Egypt’s vast western desert stretches over nearly 3 million square kilometers,  from the west bank of the Nile to Libya, and from Sudan towards the Mediterranean Sea. Despite covering over two-thirds of Egypt’s total land area, the desert is virtually uninhabited, except for the fertile oases where communities and crops flourish amid barren desert surroundings.

There are five oases in the Western Desert: Siwa, Kharga, Dakhla, Farafra and Bahariya. Except for Siwa, the oases have been under the control of the rulers of the Nile Valley since Pharaonic times, when they were crucial stopping points on the busy caravan trading routes from Africa. The Ptoletmaic temples and Roman forts dotted around the oases bear witness to their past importance and ongoing archaeological work is continually uncovering new finds. Each of the Western Desert oases has its own unique character. While the main settlements of Bahariya and Farafra are still villages, those of Dakhla and Kharga are large towns, surrounded by fascinating historical sites. In Siwa, isolated near the Libyan border, the inhabitants retain their own language and distinct culture.
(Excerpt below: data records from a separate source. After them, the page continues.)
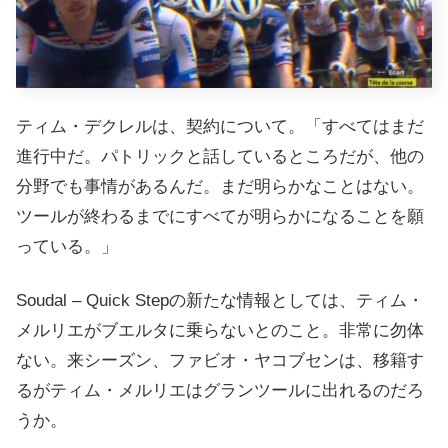
ティム・デクレルは、契約について。「すべてはまだ
進行中だ。パトリックと話しているところだが、他の
分野でも事情があるんだ。まだ明らかなことはない。
ツールが終わるまでにすべてが明らかになることを願
っている。」
Soudal – Quick Stepの新たな情報としては、ティム・
メルリエがブエルタに乗らないとのこと。非常に勿体
ない。来シーズン、ファビオ・ヤコブセンは、移籍す
るがティム・メルリエはグランツールに出れるのだろ
うか。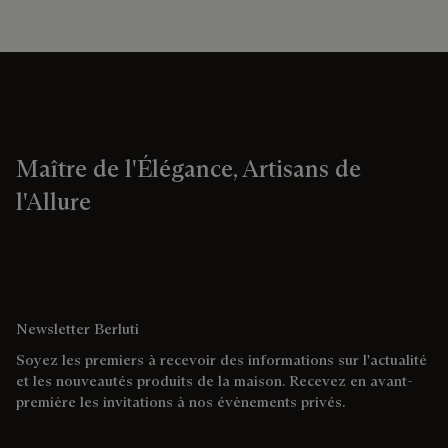
Maître de l'Élégance, Artisans de
l'Allure
Newsletter Berluti
Soyez les premiers à recevoir des informations sur l'actualité
et les nouveautés produits de la maison. Recevez en avant-
première les invitations à nos évènements privés.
In the late 1950s a plan was made to reclaim part of the desert and relocate thousands of people from the crowded Nile delta and valley. The area, covering Bahariya, Farafra, Dakhla and Kharga oases, was named the New Valley. Although some building began, few people moved, and financial constraints together with the questionable sustainability of the water supply meant that the project was virtually abandoned. The Western Desert today remains one of the few places in the world where travelers can experience a feeling of total isolation. Its sheer scale is overwhelming. From huge dunes to fantastical rock formations, the landscape varies dramatically and camping out overnight in such astonishing surroundings can be one of the highlights of a trip to Egypt.